**Exercise goal**
Bring together all lines from the listing below that contain the string "Watt".

**Given entries**
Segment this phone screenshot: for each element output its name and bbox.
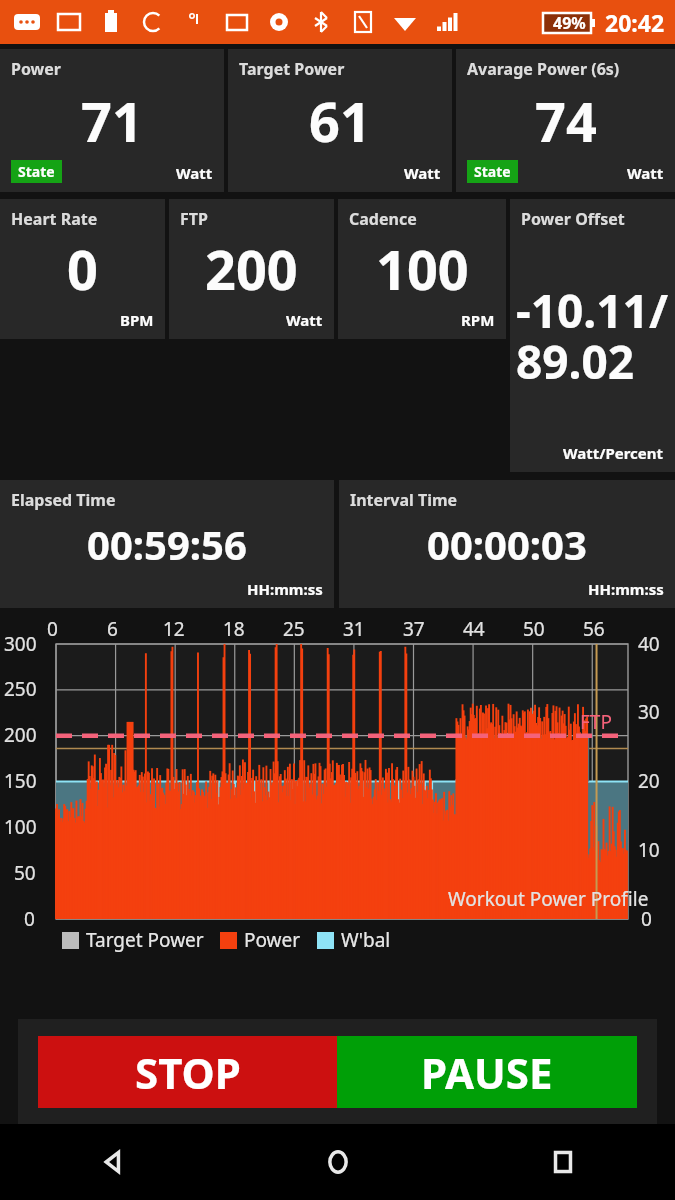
staticText: Heart Rate [11,208,98,230]
staticText: 37 [403,616,425,642]
button[interactable]: FTP [169,199,334,339]
button[interactable]: Back [0,1124,225,1200]
button[interactable]: Recent apps [450,1124,675,1200]
staticText: 71 [81,84,143,158]
staticText: Watt [176,163,213,183]
staticText: Target Power [86,927,204,953]
staticText: 61 [309,84,371,158]
staticText: STOP [135,1044,241,1101]
staticText: W'bal [341,927,391,953]
staticText: FTP [180,208,208,230]
staticText: Watt [404,163,441,183]
staticText: 18 [223,616,245,642]
staticText: FTP [580,709,612,735]
staticText: HH:mm:ss [247,579,323,599]
button[interactable]: Elapsed Time [0,480,334,608]
button[interactable]: Cadence [338,199,506,339]
staticText: 20 [638,768,660,794]
staticText: 30 [638,699,660,725]
staticText: 12 [163,616,185,642]
staticText: 20:42 [605,7,665,38]
staticText: Watt [286,310,323,330]
staticText: BPM [120,310,154,330]
button[interactable]: STOP [38,1036,337,1108]
button[interactable]: State [18,162,55,181]
staticText: 0 [47,616,58,642]
staticText: State [18,162,55,181]
staticText: 6 [107,616,118,642]
staticText: 56 [583,616,605,642]
staticText: State [474,162,511,181]
button[interactable]: Power [0,49,224,192]
staticText: 31 [343,616,365,642]
staticText: Elapsed Time [11,489,116,511]
staticText: 49% [553,12,586,34]
staticText: Cadence [349,208,417,230]
staticText: 50 [14,860,36,886]
staticText: 10 [638,837,660,863]
staticText: PAUSE [421,1044,553,1101]
staticText: Power Offset [521,208,625,230]
staticText: 50 [523,616,545,642]
button[interactable]: Avarage Power (6s) [456,49,675,192]
staticText: Avarage Power (6s) [467,58,620,80]
staticText: 200 [4,722,37,748]
button[interactable]: State [474,162,511,181]
button[interactable]: Target Power [228,49,452,192]
button[interactable]: Power Offset [510,199,675,472]
staticText: 100 [4,814,37,840]
staticText: Interval Time [350,489,458,511]
staticText: 300 [4,631,37,657]
staticText: Power [11,58,62,80]
staticText: 25 [283,616,305,642]
button[interactable]: Heart Rate [0,199,165,339]
staticText: 250 [4,676,37,702]
staticText: 00:59:56 [87,517,247,571]
staticText: -10.11/89.02 [516,279,669,393]
staticText: HH:mm:ss [588,579,664,599]
staticText: 00:00:03 [427,517,587,571]
staticText: Power [244,927,301,953]
button[interactable]: Interval Time [339,480,675,608]
staticText: 100 [376,232,469,306]
staticText: 0 [67,232,98,306]
staticText: 40 [638,631,660,657]
staticText: 200 [205,232,298,306]
staticText: 0 [24,906,35,932]
staticText: 44 [463,616,485,642]
button[interactable]: PAUSE [337,1036,637,1108]
staticText: RPM [461,310,495,330]
staticText: 0 [641,906,652,932]
button[interactable]: Home [225,1124,450,1200]
staticText: Watt/Percent [563,443,664,463]
staticText: Target Power [239,58,345,80]
staticText: Watt [627,163,664,183]
staticText: 74 [535,84,597,158]
staticText: Workout Power Profile [448,886,649,912]
staticText: 150 [4,768,37,794]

**Your solution**
staticText: Watt [176,163,213,183]
staticText: Watt [404,163,441,183]
staticText: Watt [286,310,323,330]
staticText: Watt/Percent [563,443,664,463]
staticText: Watt [627,163,664,183]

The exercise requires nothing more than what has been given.